GOTV strategy scale of effectiveness

Quite a week for GOTV info. Last Friday, I wrote about the examination of GOTV in San Francisco's 2003 mayors race by political guru Jim Ross. Sunday, Chris Nolan also commented on this must-read GOTV article.

Now, I've learned through the Political Wire of a Campaigns and Elections review of Get Out the Vote! How to Increase Voter Turnout, by Donald P. Green and Alan S. Gerber.

C&E notes:
Phones: The gold standard of GOTV has always been phoning. But experiments showed that short GOTV scripts by commercial phone banks had almost no impact on turnout.

In experiments involving volunteer phone banks or closely supervised phoning using longer and more interactive scripts, the phone calls raised turnout about 3 percentage points, sometimes more.

Robo-calls: Several robo-call experiments produced no discernable impact on voter turnout, compared with the control group that received none of the calls.

Mail: The results of Gerber and GreenĂ‚’s test of both partisan and non-partisan tests on direct mail were not impressive. Direct mail containing non-partisan GOTV messages raised turnout about half percentage point for each piece of mail sent. Partisan direct mail, which advocated a candidate, had a smaller impact, although the mail did raise turnout about a half percentage point per mailer among frequent primary voters of the same party.

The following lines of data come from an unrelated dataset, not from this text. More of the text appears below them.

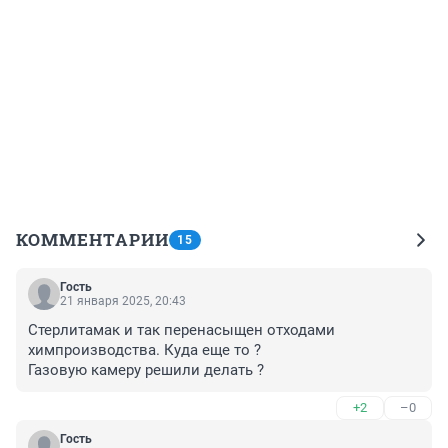
КОММЕНТАРИИ
15
Гость
21 января 2025, 20:43
Стерлитамак и так перенасыщен отходами 
химпроизводства. Куда еще то ?

Газовую камеру решили делать ?
+2
–0
Гость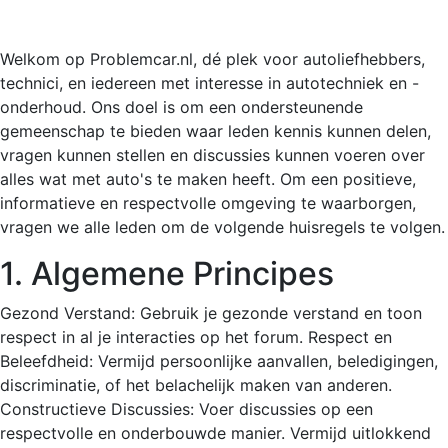
Welkom op Problemcar.nl, dé plek voor autoliefhebbers,
technici, en iedereen met interesse in autotechniek en -
onderhoud. Ons doel is om een ondersteunende
gemeenschap te bieden waar leden kennis kunnen delen,
vragen kunnen stellen en discussies kunnen voeren over
alles wat met auto's te maken heeft. Om een positieve,
informatieve en respectvolle omgeving te waarborgen,
vragen we alle leden om de volgende huisregels te volgen.
1. Algemene Principes
Gezond Verstand: Gebruik je gezonde verstand en toon
respect in al je interacties op het forum. Respect en
Beleefdheid: Vermijd persoonlijke aanvallen, beledigingen,
discriminatie, of het belachelijk maken van anderen.
Constructieve Discussies: Voer discussies op een
respectvolle en onderbouwde manier. Vermijd uitlokkend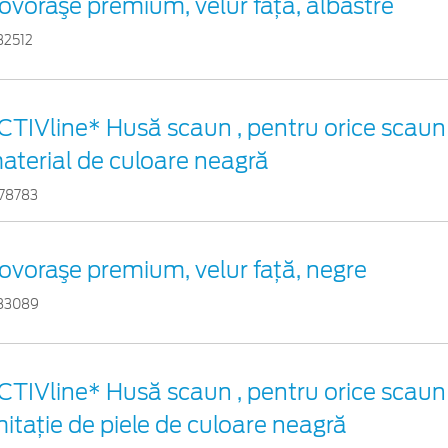
ovoraşe premium, velur faţă, albastre
32512
CTIVline* Husă scaun , pentru orice scaun
aterial de culoare neagră
78783
ovoraşe premium, velur faţă, negre
83089
CTIVline* Husă scaun , pentru orice scaun
mitație de piele de culoare neagră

E-mails: In a major youth vote e-mail campaign conducted with almost 350,000 college students in nine states, the e-mails affected neither voter registration nor the voter turnout.

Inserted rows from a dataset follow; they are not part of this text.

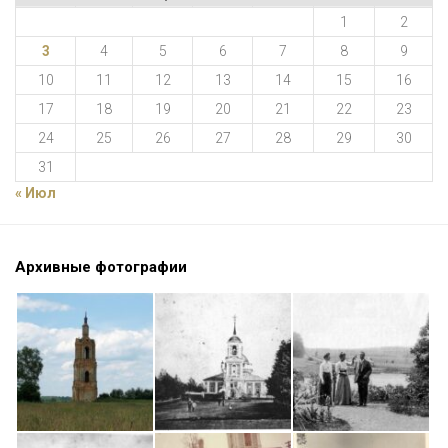
1
2
3
4
5
6
7
8
9
10
11
12
13
14
15
16
17
18
19
20
21
22
23
24
25
26
27
28
29
30
31
« Июл
Архивные фотографии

Door hangers: One experiment with Michigan Democrats in the 2002 general election campaign indicated door hangers were surprisingly cost-effective. They increased turnout by 1 percentage point.

Door-to-door canvass: The gold standard for GOTV turned out to be the door-to-door canvass. Door-to-door canvassing, which is expensive both in terms of time and money, produced turnout increases of 7 to 12 percentage points.

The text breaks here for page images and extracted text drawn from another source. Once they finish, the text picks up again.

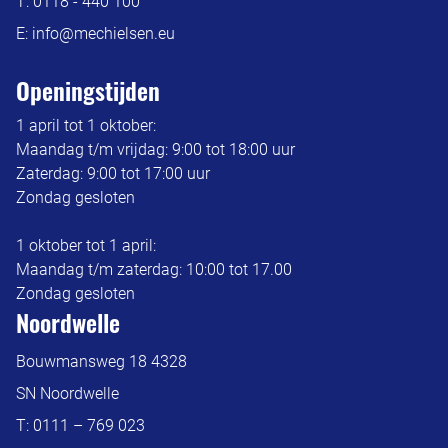
T:
0118 - 440 100
E:
info@mechielsen.eu
Openingstijden
1 april tot 1 oktober:
Maandag t/m vrijdag: 9:00 tot 18:00 uur
Zaterdag: 9:00 tot 17:00 uur
Zondag gesloten
1 oktober tot 1 april:
Maandag t/m zaterdag: 10:00 tot 17.00
Zondag gesloten
Noordwelle
Bouwmansweg 18 4328
SN Noordwelle
T:
0111 – 769 023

Chris Nolan was right, "It's not rocket science. It's hard work."

Hype doesn't get people to the polls. Email may be good for "spam organizing" events, but is doesn't seem to make occasional voters vote. Robo-calls may be cheap per contact, but you get what you pay for. Mail can still turn a close race.

To change the turnout, it takes effective volunteer management to get supporters personally connecting. It is expensive and time-intensive. But it in sharply divided districts, supporter turnout can be more critical than voter persuasion. Walking precincts works.